» **DIRECTIONS**: One part of the entries below is wanted: the lines from the one containing "possess power, are" through the one containing "known and were". Write those out exactly and nothing else.

» **Transcribed page contents**:
•••••

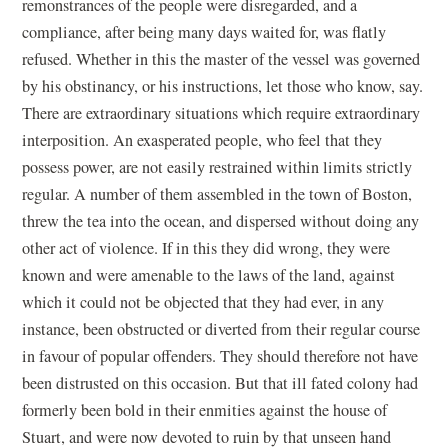
remonstrances of the people were disregarded, and a
compliance, after being many days waited for, was flatly
refused. Whether in this the master of the vessel was governed
by his obstinancy, or his instructions, let those who know, say.
There are extraordinary situations which require extraordinary
interposition. An exasperated people, who feel that they
possess power, are not easily restrained within limits strictly
regular. A number of them assembled in the town of Boston,
threw the tea into the ocean, and dispersed without doing any
other act of violence. If in this they did wrong, they were
known and were amenable to the laws of the land, against
which it could not be objected that they had ever, in any
instance, been obstructed or diverted from their regular course
in favour of popular offenders. They should therefore not have
been distrusted on this occasion. But that ill fated colony had
formerly been bold in their enmities against the house of
Stuart, and were now devoted to ruin by that unseen hand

•••••

» **REPLY**:
possess power, are not easily restrained within limits strictly
regular. A number of them assembled in the town of Boston,
threw the tea into the ocean, and dispersed without doing any
other act of violence. If in this they did wrong, they were
known and were amenable to the laws of the land, against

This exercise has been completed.